• **Entries supplied**

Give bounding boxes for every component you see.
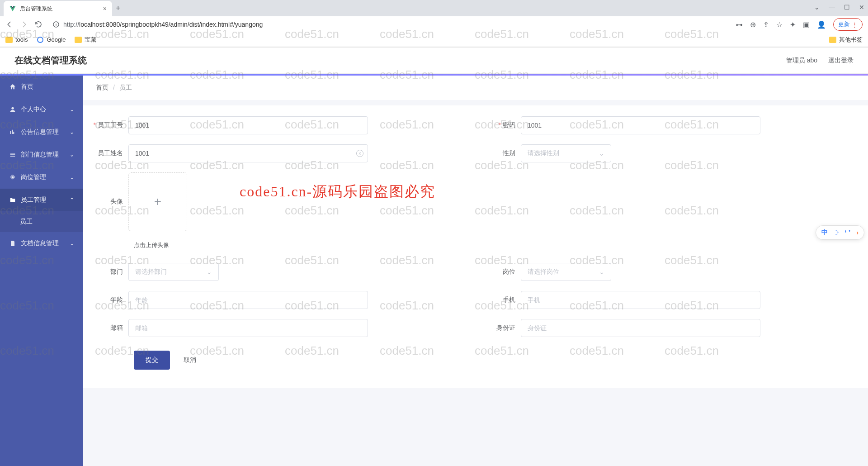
idcard-label: 身份证	[485, 324, 521, 332]
sidebar-item-notice[interactable]: 公告信息管理 ⌄	[0, 121, 83, 143]
moon-icon[interactable]: ☽	[833, 229, 839, 236]
address-bar: http://localhost:8080/springbootpkh49/ad…	[0, 16, 868, 33]
phone-input[interactable]	[521, 291, 760, 309]
sidebar-item-personal[interactable]: 个人中心 ⌄	[0, 98, 83, 121]
chevron-right-icon[interactable]: ›	[856, 229, 859, 236]
sidebar-item-doc[interactable]: 文档信息管理 ⌄	[0, 232, 83, 255]
sidebar-item-dept[interactable]: 部门信息管理 ⌄	[0, 143, 83, 166]
password-label: *密码	[485, 121, 521, 129]
chevron-down-icon: ⌄	[70, 129, 74, 135]
profile-icon[interactable]: 👤	[817, 20, 826, 29]
key-icon[interactable]: ⊶	[736, 20, 743, 29]
document-icon	[9, 240, 16, 247]
emp-id-input[interactable]	[128, 116, 368, 134]
breadcrumb: 首页 / 员工	[83, 76, 868, 100]
ime-quotes[interactable]: ❛ ❜	[844, 229, 851, 236]
position-label: 岗位	[485, 268, 521, 276]
avatar-label: 头像	[92, 198, 128, 206]
chevron-down-icon: ⌄	[70, 240, 74, 247]
address-bar-icons: ⊶ ⊕ ⇪ ☆ ✦ ▣ 👤 更新 ⋮	[736, 18, 863, 31]
info-icon	[52, 21, 60, 28]
name-label: 员工姓名	[92, 149, 128, 157]
phone-label: 手机	[485, 296, 521, 304]
chevron-down-icon: ⌄	[70, 106, 74, 113]
main-content: 首页 / 员工 *员工工号 *密码 员工姓名	[83, 76, 868, 466]
ime-toolbar[interactable]: 中 ☽ ❛ ❜ ›	[816, 225, 864, 240]
browser-tab[interactable]: 后台管理系统 ×	[4, 1, 112, 16]
home-icon	[9, 83, 16, 90]
sidebar-subitem-employee[interactable]: 员工	[0, 211, 83, 232]
bookmarks-bar: tools Google 宝藏 其他书签	[0, 33, 868, 47]
vue-icon	[9, 5, 16, 12]
password-input[interactable]	[521, 116, 760, 134]
url-box[interactable]: http://localhost:8080/springbootpkh49/ad…	[49, 21, 729, 28]
clear-icon[interactable]: ×	[356, 150, 363, 157]
star-icon[interactable]: ☆	[776, 20, 783, 29]
list-icon	[9, 151, 16, 158]
chart-icon	[9, 128, 16, 136]
gender-select[interactable]: 请选择性别 ⌄	[521, 144, 611, 162]
share-icon[interactable]: ⇪	[763, 20, 769, 29]
emp-id-label: *员工工号	[92, 121, 128, 129]
tab-title: 后台管理系统	[20, 5, 99, 13]
user-label[interactable]: 管理员 abo	[786, 57, 817, 65]
new-tab-button[interactable]: +	[116, 4, 121, 13]
logout-link[interactable]: 退出登录	[828, 57, 854, 65]
dept-select[interactable]: 请选择部门 ⌄	[128, 263, 219, 281]
sidebar-item-position[interactable]: 岗位管理 ⌄	[0, 166, 83, 189]
email-input[interactable]	[128, 319, 368, 337]
app-header: 在线文档管理系统 管理员 abo 退出登录	[0, 48, 868, 74]
bookmark-google[interactable]: Google	[37, 36, 66, 43]
forward-button[interactable]	[20, 20, 28, 29]
minimize-icon[interactable]: —	[829, 4, 835, 11]
back-button[interactable]	[5, 20, 14, 29]
folder-icon	[829, 37, 836, 43]
avatar-upload[interactable]: +	[128, 172, 187, 231]
breadcrumb-current: 员工	[119, 84, 132, 91]
app-body: 首页 个人中心 ⌄ 公告信息管理 ⌄ 部门信息管理 ⌄ 岗位管理 ⌄ 员工管理 …	[0, 76, 868, 466]
reload-button[interactable]	[34, 20, 42, 29]
folder-icon	[75, 37, 82, 43]
sidebar-item-home[interactable]: 首页	[0, 76, 83, 98]
bookmark-tools[interactable]: tools	[5, 36, 28, 43]
bookmark-treasure[interactable]: 宝藏	[75, 36, 96, 44]
ime-cn-icon[interactable]: 中	[821, 228, 828, 237]
app-title: 在线文档管理系统	[14, 54, 87, 67]
name-input[interactable]	[128, 144, 368, 162]
age-input[interactable]	[128, 291, 368, 309]
breadcrumb-separator: /	[113, 84, 115, 91]
submit-button[interactable]: 提交	[134, 351, 170, 370]
idcard-input[interactable]	[521, 319, 760, 337]
browser-tabs-bar: 后台管理系统 × + ⌄ — ☐ ✕	[0, 0, 868, 16]
chevron-down-icon[interactable]: ⌄	[814, 4, 820, 11]
form-card: *员工工号 *密码 员工姓名 × 性别	[83, 105, 868, 388]
sidepanel-icon[interactable]: ▣	[803, 20, 810, 29]
extensions-icon[interactable]: ✦	[790, 20, 796, 29]
sidebar: 首页 个人中心 ⌄ 公告信息管理 ⌄ 部门信息管理 ⌄ 岗位管理 ⌄ 员工管理 …	[0, 76, 83, 466]
google-icon	[37, 36, 44, 43]
maximize-icon[interactable]: ☐	[844, 4, 850, 11]
email-label: 邮箱	[92, 324, 128, 332]
close-window-icon[interactable]: ✕	[859, 4, 864, 11]
gear-icon	[9, 174, 16, 181]
avatar-hint: 点击上传头像	[92, 241, 859, 249]
user-icon	[9, 106, 16, 113]
browser-chrome: 后台管理系统 × + ⌄ — ☐ ✕ http://localhost:8080…	[0, 0, 868, 48]
sidebar-item-employee[interactable]: 员工管理 ⌃	[0, 189, 83, 211]
breadcrumb-home[interactable]: 首页	[96, 84, 108, 91]
chevron-down-icon: ⌄	[207, 268, 212, 276]
url-text: http://localhost:8080/springbootpkh49/ad…	[63, 21, 263, 28]
close-icon[interactable]: ×	[103, 5, 107, 12]
chevron-down-icon: ⌄	[70, 174, 74, 181]
plus-icon: +	[154, 195, 161, 209]
chevron-up-icon: ⌃	[70, 197, 74, 203]
bookmark-other[interactable]: 其他书签	[829, 36, 863, 44]
chevron-down-icon: ⌄	[599, 150, 604, 157]
update-button[interactable]: 更新 ⋮	[833, 18, 863, 31]
window-controls: ⌄ — ☐ ✕	[814, 4, 864, 11]
position-select[interactable]: 请选择岗位 ⌄	[521, 263, 611, 281]
cancel-button[interactable]: 取消	[179, 351, 201, 370]
folder-icon	[5, 37, 13, 43]
zoom-icon[interactable]: ⊕	[750, 20, 756, 29]
svg-point-1	[38, 37, 43, 43]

• **The task**
Retrieve each line of the data in which the word "http" can be found.

• **Task solution**
address-bar: http://localhost:8080/springbootpkh49/ad…	[0, 16, 868, 33]
url-box[interactable]: http://localhost:8080/springbootpkh49/ad…	[49, 21, 729, 28]
browser-chrome: 后台管理系统 × + ⌄ — ☐ ✕ http://localhost:8080…	[0, 0, 868, 48]
url-text: http://localhost:8080/springbootpkh49/ad…	[63, 21, 263, 28]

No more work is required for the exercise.